= Ice Sheet Mass Balance Inter-comparison Exercise =

The Ice Sheet Mass Balance Inter-comparison Exercise (IMBIE) is an international scientific collaboration attempting to improve estimates of the Antarctic and Greenland ice sheet contribution to sea level rise and to publish data and analyses concerning these subjects. IMBIE was founded in 2011 and is a collaboration between the European Space Agency (ESA) and the National Aeronautics and Space Administration (NASA) of the United States, and contributes to assessment reports of the Intergovernmental Panel on Climate Change (IPCC). IMBIE has led to improved confidence in the measurement of ice sheet mass balance and the associated global sea-level contribution. The improvements were achieved through combination of ice sheet imbalance estimates developed from the independent satellite techniques of altimetry, gravimetry and the input-output method. Going forwards, IMBIE provides a framework for assessing ice sheet mass balance, and has an explicit aim to widen participation to enable the entire scientific community to become involved.

== Results ==

=== IMBIE 2012 ===
The IMBIE project produced its first estimate of ice sheet mass balance in 2012 as a direct contribution to the fifth assessment report of the Intergovernmental Panel on Climate Change. IMBIE 2012 included an international team of 47 scientists based in 26 separate institutions, and was co-led by Andrew Shepherd and Erik Ivins. Over the course of the 19-year survey (1992 – 2011), the average rates of mass balance of the Antarctic and Greenland ice sheets were estimated to be -71 ± 53 and -152 ± 49 Gt yr^{−1}, respectively, and the total ice loss equated to a global rise in sea level of 11.1 ± 3.8 mm. Examining the ice sheet regions individually showed that the Greenland, West Antarctic and Antarctic Peninsula ice sheets all lost mass between 1992 and 2011, whilst the East Antarctic ice sheet had undergone a slight snowfall-driven growth. The Greenland ice sheet the largest mass and accounted for about two-thirds of the combined ice sheet loss over the study period. In Antarctica, the largest mass losses have occurred in the West Antarctic Ice Sheet. However, despite occupying just 4% of the total ice sheet area, the Antarctic Peninsula has accounted for around 25% of the Antarctic mass losses.

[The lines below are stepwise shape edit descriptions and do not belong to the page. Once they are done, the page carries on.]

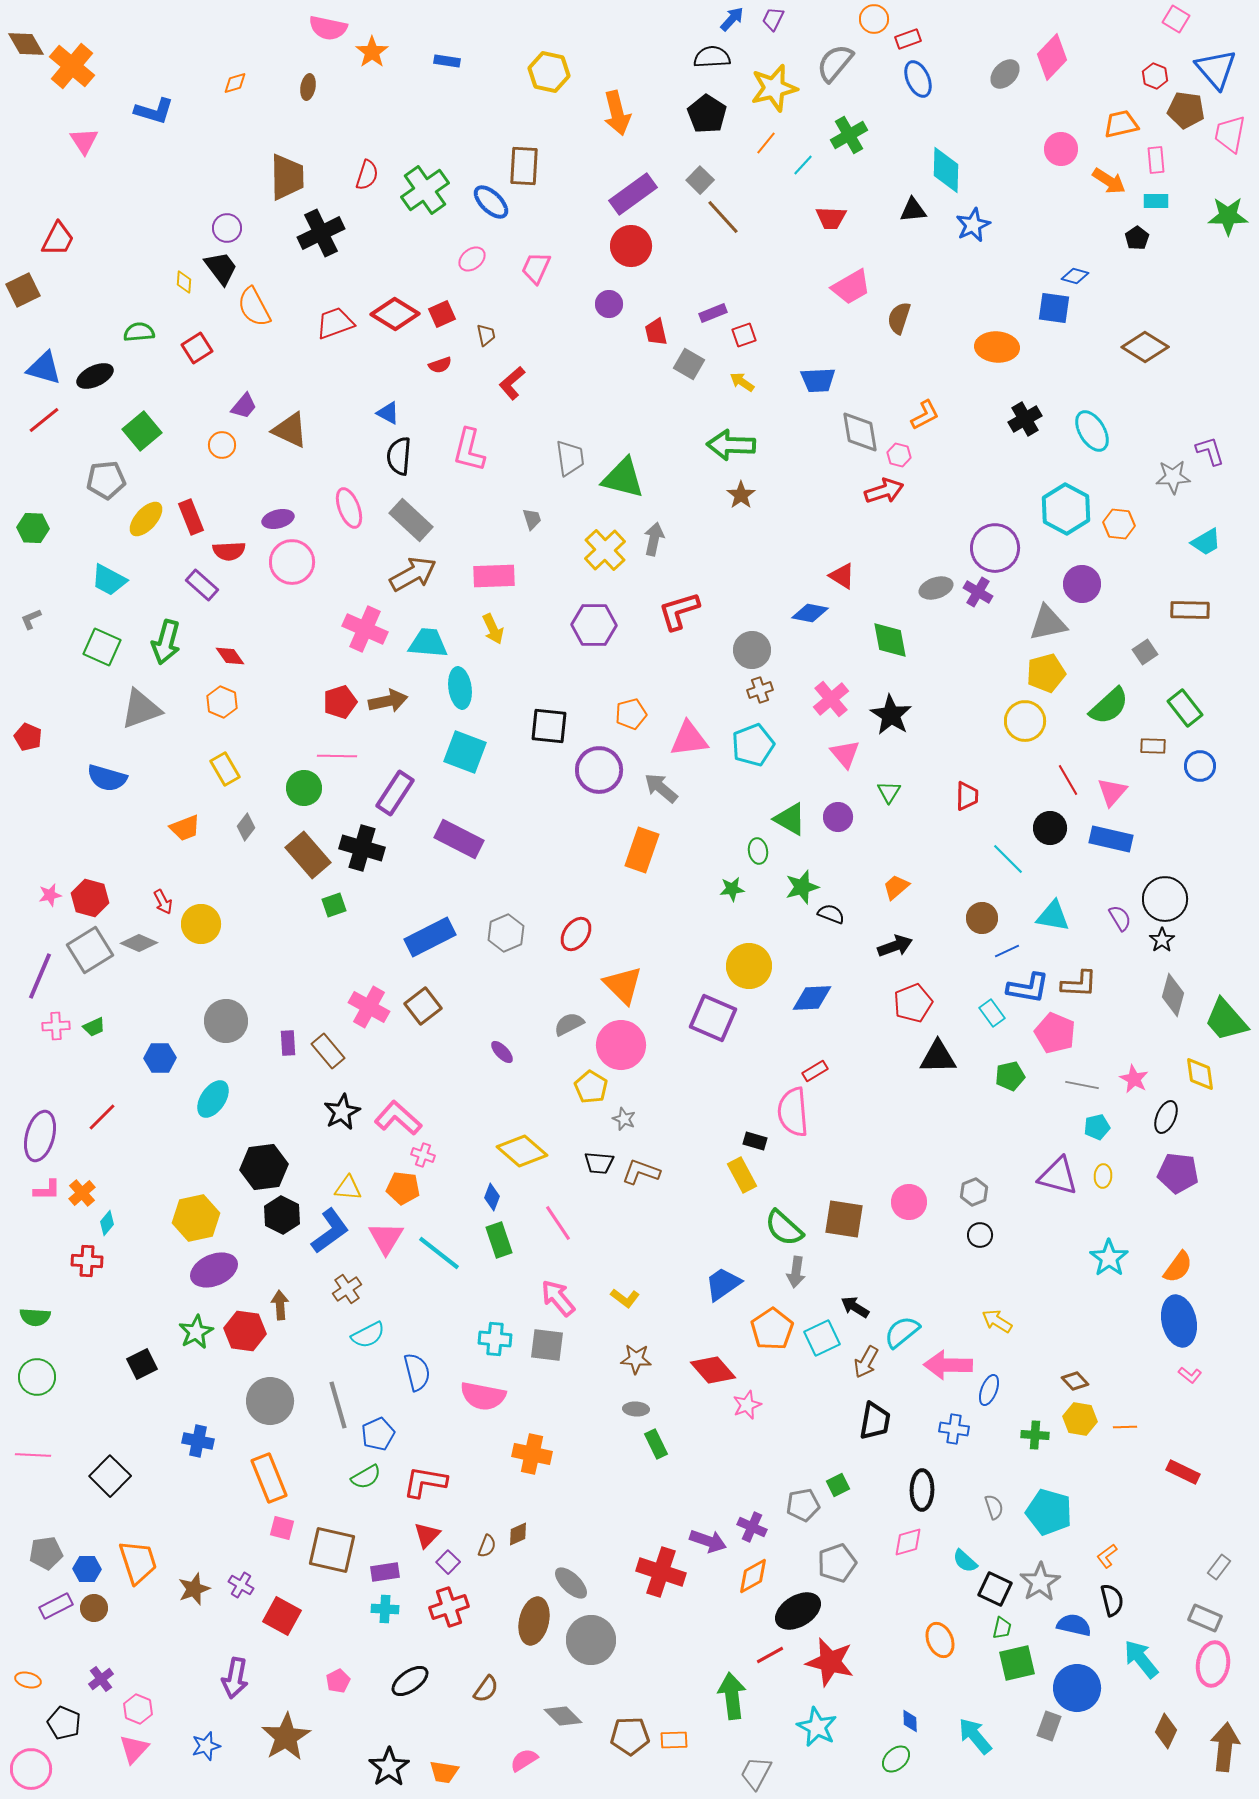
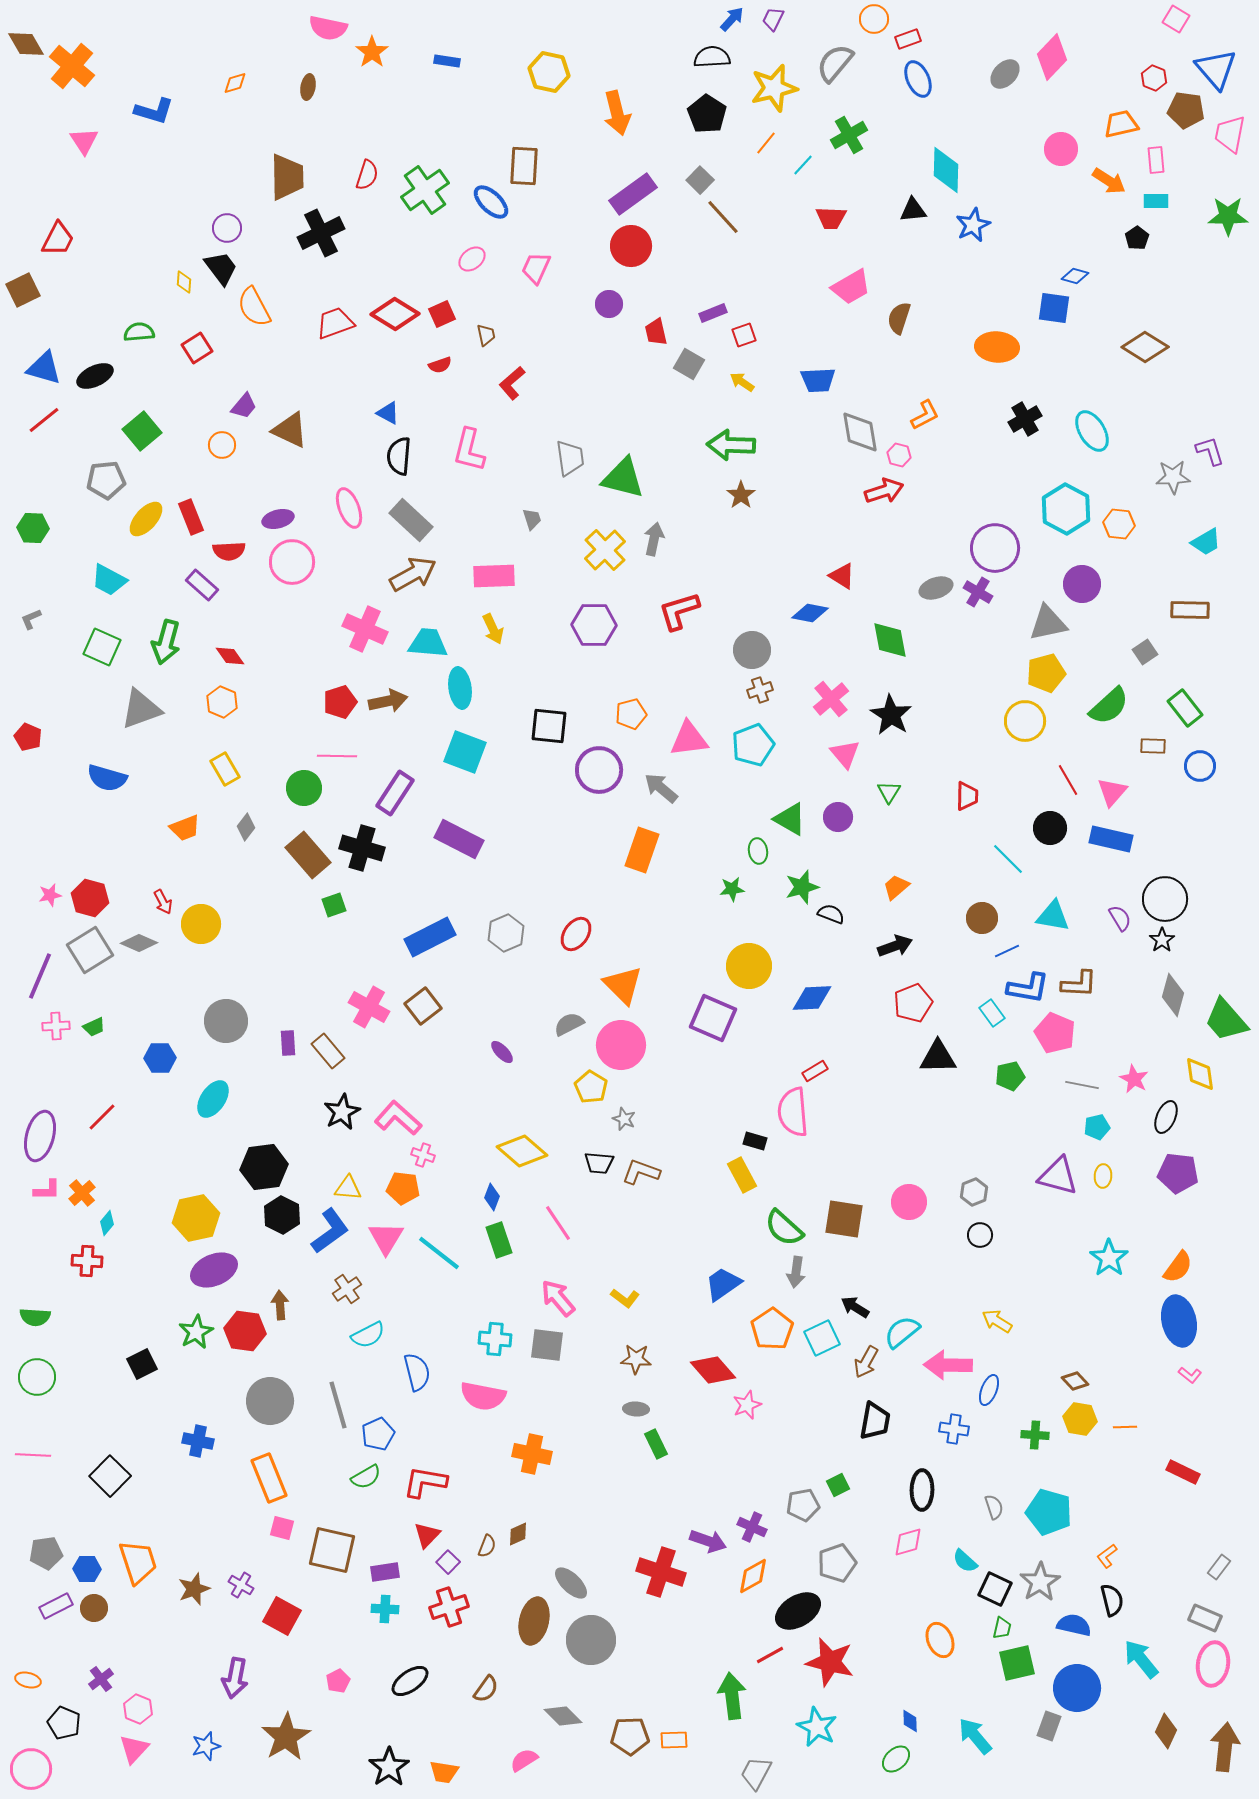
red hexagon at (1155, 76): moved 1 px left, 2 px down
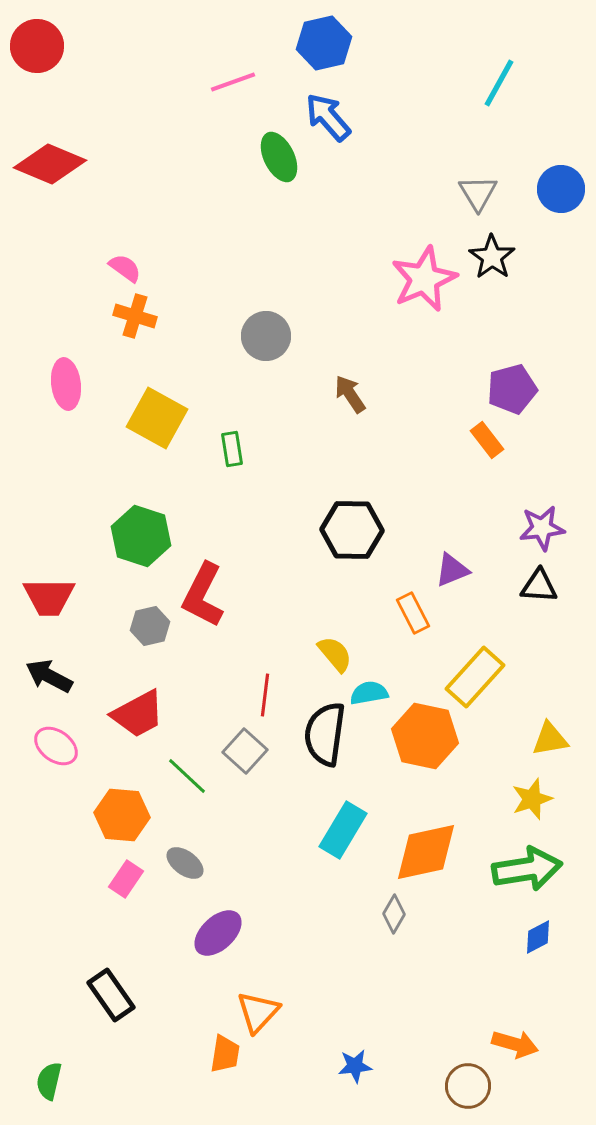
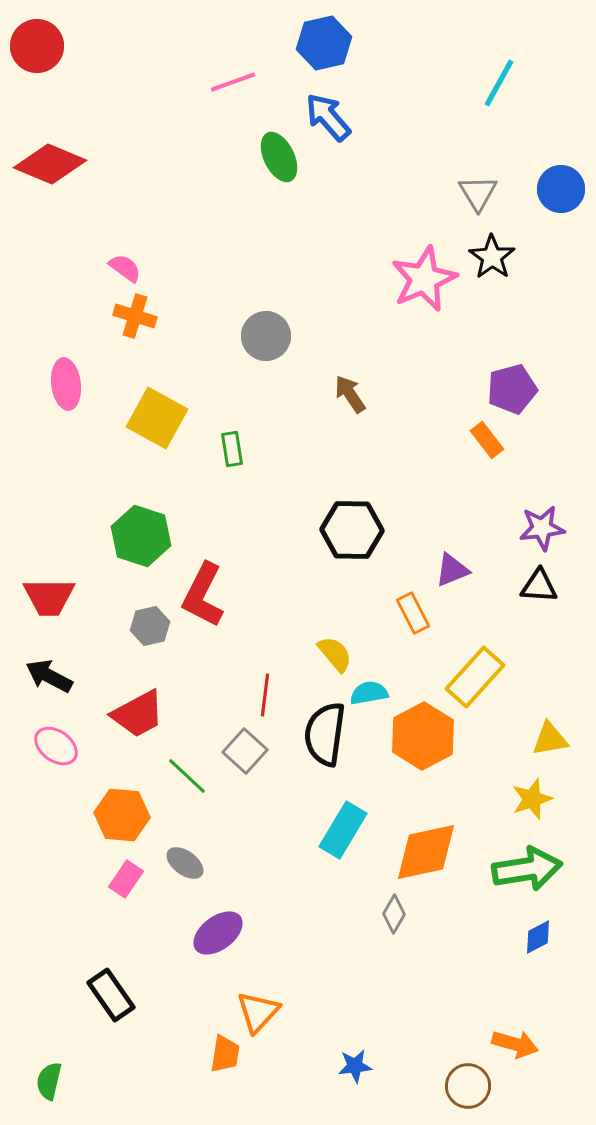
orange hexagon at (425, 736): moved 2 px left; rotated 20 degrees clockwise
purple ellipse at (218, 933): rotated 6 degrees clockwise
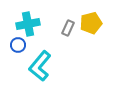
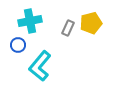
cyan cross: moved 2 px right, 3 px up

=== IMBIE 2018 (Antarctica) ===
In 2018 the IMBIE project produced an updated assessment of ice loss in Antarctica, combining 24 satellite surveys produced by 84 scientists from 44 international organisations. In this assessment, the IMBIE project reported that between 1992 and 2017 Antarctica lost 2720 ± 1390 billion tonnes of ice, equivalent to an increase in global sea levels by 7.6 ± 3.9 mm. Prior to 2012, Antarctica lost ice at a steady rate of 76 billion tonnes per year – a 0.2 mm per year contribution to sea level rise. However, since then there has been a sharp, threefold increase - between 2012 and 2017 Antarctica lost 219 billion tonnes of ice per year, a 0.6 mm per year sea level contribution. Almost all of the ice lost from Antarctica has been triggered by warming oceans melting their outlet glaciers, which causes them to speed up. Comparison to sea level rise projections provided in the fifth assessment report of the Intergovernmental Panel on Climate Change revealed that Antarctic ice losses are tracking the worst-case climate warming scenarios, which could result in an extra 10 cm of sea level rise by 2100.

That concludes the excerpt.